Hacker News

Python Tooling at Scale: LlamaIndex’s Monorepo Overhaul

by cheesyFishon 5/21/2025, 5:20:30 PM with 5 comments

by lyjackalon 5/21/2025, 6:22:49 PM
I recently did something similar. Using uv workspaces, I used the uv CLI's dependency graph to analyze the dependency tree then conditionally trigger CI workflows for affected projects. I wish there was a better way to access the uv dependency worktree other than parsing the `tree` like output
by tuanacelikon 5/21/2025, 7:11:07 PM
So just to let me get this straight: Does this new setup aim to make it easier to contribute to llamaindex submodules specifically?
by codethiefon 5/25/2025, 1:53:15 AM
I find it quite astonishing there is no go-to build system / task runner yet for handling small to medium-sized monorepos across ecosystems.
I want a tool that
- allows me to define tasks with inputs (+ secrets) and outputs.

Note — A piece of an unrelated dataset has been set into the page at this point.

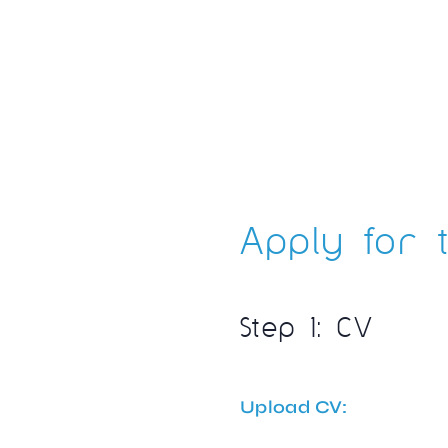
Apply for t
Step 1: CV
Upload CV:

Inputs can be files & folders from the repo, Docker images, build parameters / env vars, outputs from other tasks, … Typical tasks I have in mind are setup/build/test/deploy, which of course will typically depend on one another, thereby forming a pipeline or dependency graph.
- sandboxes/containerizes tasks by default (in particular: no access to repo file system / working copy, env vars, … beyond what's specified as inputs) but does provide easy escape hatches (for deployment pipelines, sharing venv/node_modules between task and working copy / IDE, …),
- by default automatically caches a task's output & logs for a given input, unless I explicitly tell it not to (again, deployment tasks!). Then, when running a task upon the user's request, it automatically figures out the dependency graph and runs only those tasks that have not been cached before. This includes the case of the task definition itself having changed. (Many tools allowing you to define tasks in a full-blown programming language struggle with detecting this reliably.)
- comes with monorepo support, so supports collecting definitions of e.g. the "test" task across subfolders/projects and running them all in parallel (as far as the dependency graph allows),
- is language-/ecosystem-agnostic, so that I can invoke whatever tool or shell script inside a given task.
- provides a sane configuration language (not YAML) – ideally a lightweight functional language that makes side effects very explicit,
- can be run both in CI and locally, without much setup effort. In fact, since the tool should be used as task runner for everything else in the repo, it should be easily bootstrappable after cloning the repo.
- can be integrated somewhat nicely with Github/GitLab/Azure DevOps/… (actually not that easy).
Dagger comes pretty close in terms of general idea but I'm not sure I like it so far.
by SlimIon729on 5/21/2025, 9:32:25 PM
Interesting to see LlamaIndex's journey from Poetry+Pants to uv+LlamaDev for managing their extensive monorepo. The speed improvements and better developer experience with `uv` are compelling. It's a good reminder of how tooling choices evolve with scale.